What will come before the council is an ordinance limiting the activities of businesses wanting to locate within the city limits of Sonoma. Readers know that, as proponents of private enterprise and limited government, our inclination is always to keep regulations to a minimum. The regulations proposed in this ordinance seem burdensome: limiting the businesses’ inventory to whatever its clients can grow, outside city limits; limiting the number of people who can be associated with the business; limiting the number of sales it can make. The city doesn’t regulate the number of members in a wine club, for instance, or how many sales a winery can make in its tasting room.
Of course, the council can decide to prohibit the business altogether, as it did with the private imaging lab that sought a location in Sonoma several years ago. There were other problems with that application, but a key factor in the denial was precluding the competition with Sonoma Valley Hospital. The city council considered the larger effect a business will have on the community and should consider denial in this case, too.

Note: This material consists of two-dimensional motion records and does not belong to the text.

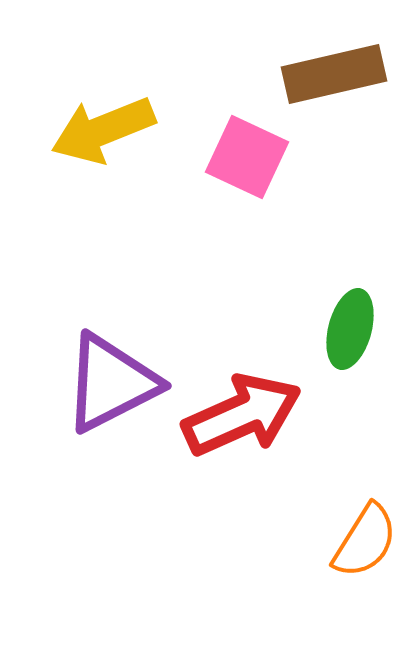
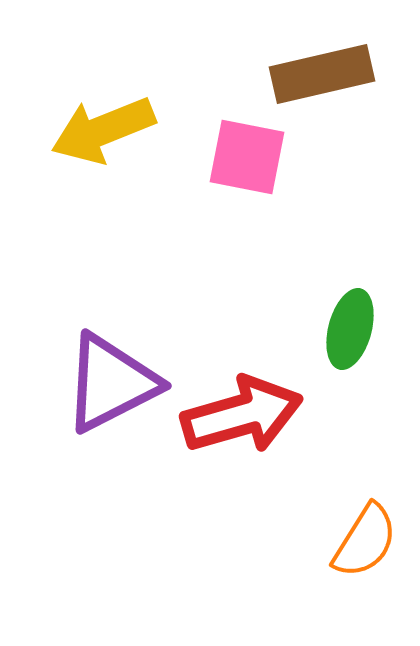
brown rectangle: moved 12 px left
pink square: rotated 14 degrees counterclockwise
red arrow: rotated 8 degrees clockwise
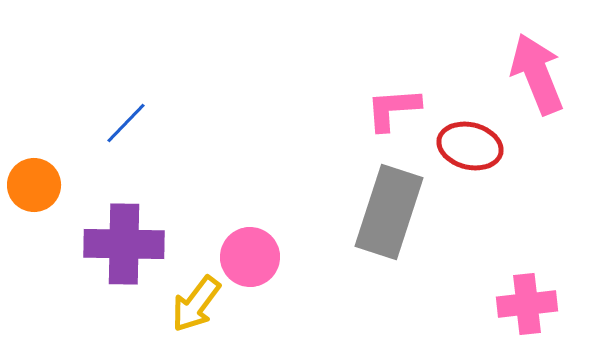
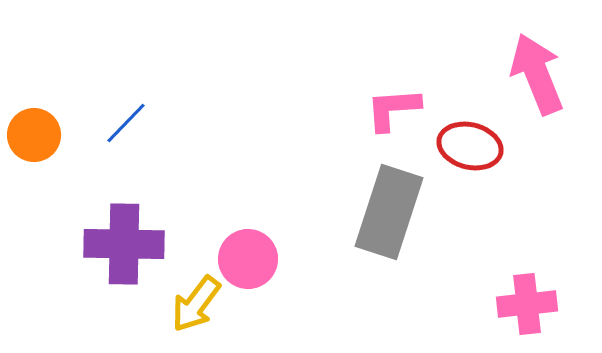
orange circle: moved 50 px up
pink circle: moved 2 px left, 2 px down
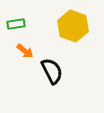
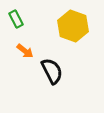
green rectangle: moved 5 px up; rotated 72 degrees clockwise
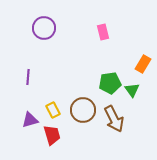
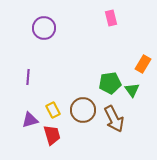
pink rectangle: moved 8 px right, 14 px up
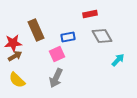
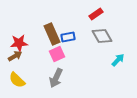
red rectangle: moved 6 px right; rotated 24 degrees counterclockwise
brown rectangle: moved 16 px right, 4 px down
red star: moved 6 px right
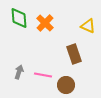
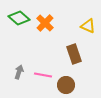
green diamond: rotated 45 degrees counterclockwise
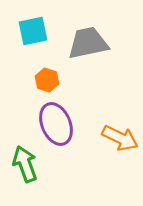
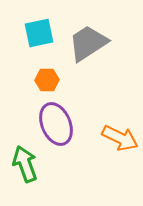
cyan square: moved 6 px right, 2 px down
gray trapezoid: rotated 21 degrees counterclockwise
orange hexagon: rotated 20 degrees counterclockwise
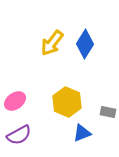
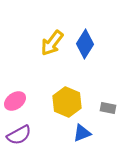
gray rectangle: moved 4 px up
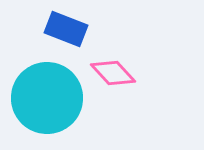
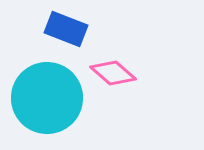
pink diamond: rotated 6 degrees counterclockwise
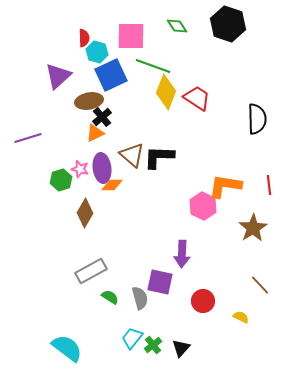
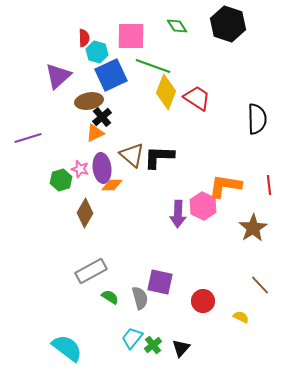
purple arrow: moved 4 px left, 40 px up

Pot is a multimillion-dollar industry that need not be run by criminals. Far better that the product be sold under license and with age restrictions at, say, a 7-11, rather than in the shadows by a dealer. The dispensary operations, while tempting as a first step in that direction, are not transparent enough, nor their regulation clear enough. With present efforts at the state and even federal level for true legalization, the city council should wait, in our view, for that better option.